───── INFORMATION GIVEN

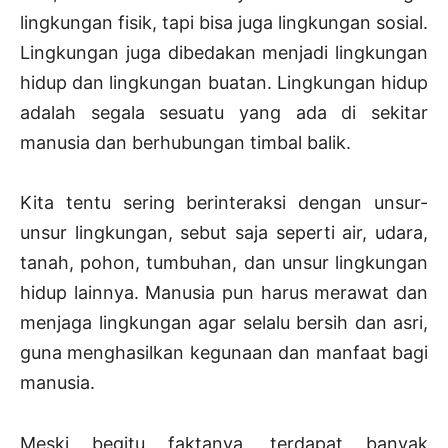
lingkungan fisik, tapi bisa juga lingkungan sosial.
Lingkungan juga dibedakan menjadi lingkungan
hidup dan lingkungan buatan. Lingkungan hidup
adalah segala sesuatu yang ada di sekitar
manusia dan berhubungan timbal balik.
Kita tentu sering berinteraksi dengan unsur-
unsur lingkungan, sebut saja seperti air, udara,
tanah, pohon, tumbuhan, dan unsur lingkungan
hidup lainnya. Manusia pun harus merawat dan
menjaga lingkungan agar selalu bersih dan asri,
guna menghasilkan kegunaan dan manfaat bagi
manusia.
Meski begitu faktanya, terdapat banyak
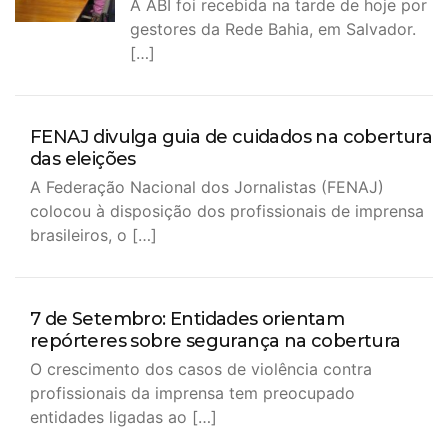
A ABI foi recebida na tarde de hoje por
gestores da Rede Bahia, em Salvador.
[…]
FENAJ divulga guia de cuidados na cobertura
das eleições
A Federação Nacional dos Jornalistas (FENAJ)
colocou à disposição dos profissionais de imprensa
brasileiros, o […]
7 de Setembro: Entidades orientam
repórteres sobre segurança na cobertura
O crescimento dos casos de violência contra
profissionais da imprensa tem preocupado
entidades ligadas ao […]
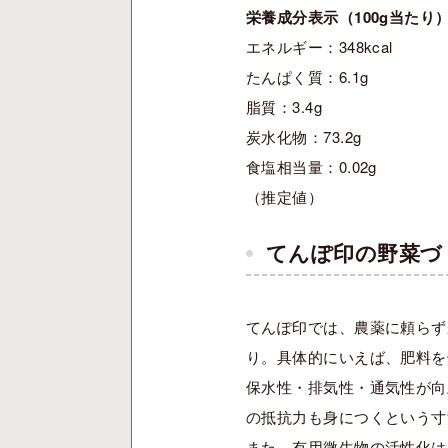
栄養成分表示（100g当たり
エネルギー：348kcal
たんぱく質：6.1g
脂質：3.4g
炭水化物：73.2g
食塩相当量：0.02g
（推定値）
てんぽ印の野菜づ
てんぽ印では、農薬に頼らず
り。具体的にいえば、肥料を
保水性・排気性・通気性が向
の抵抗力も身につくという寸
また、有用微生物の活性化は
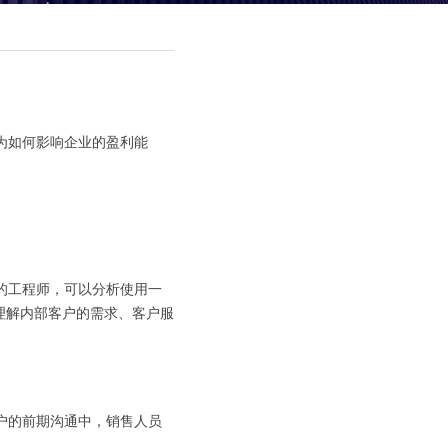
为如何影响企业的盈利能
的工程师，可以分析使用一
理解内部客户的需求、客户服
户的前期沟通中，销售人员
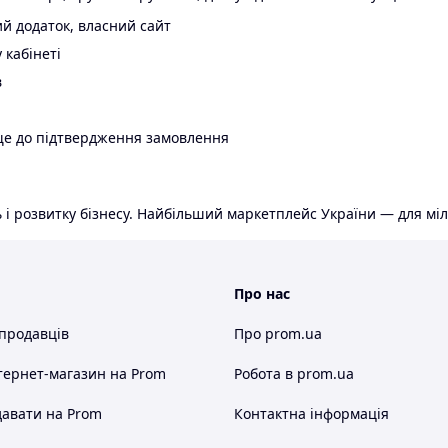
й додаток, власний сайт
 кабінеті
в
ще до підтвердження замовлення
 і розвитку бізнесу. Найбільший маркетплейс України — для міл
Про нас
 продавців
Про prom.ua
тернет-магазин
на Prom
Робота в prom.ua
авати на Prom
Контактна інформація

──────────

*WORK TASK*: Lines from the start of the material through the line containing "unsur lingkungan, sebut" are to be restated word for word; no picture may be included.

*COMPLETED EXERCISE*:
lingkungan fisik, tapi bisa juga lingkungan sosial.
Lingkungan juga dibedakan menjadi lingkungan
hidup dan lingkungan buatan. Lingkungan hidup
adalah segala sesuatu yang ada di sekitar
manusia dan berhubungan timbal balik.
Kita tentu sering berinteraksi dengan unsur-
unsur lingkungan, sebut saja seperti air, udara,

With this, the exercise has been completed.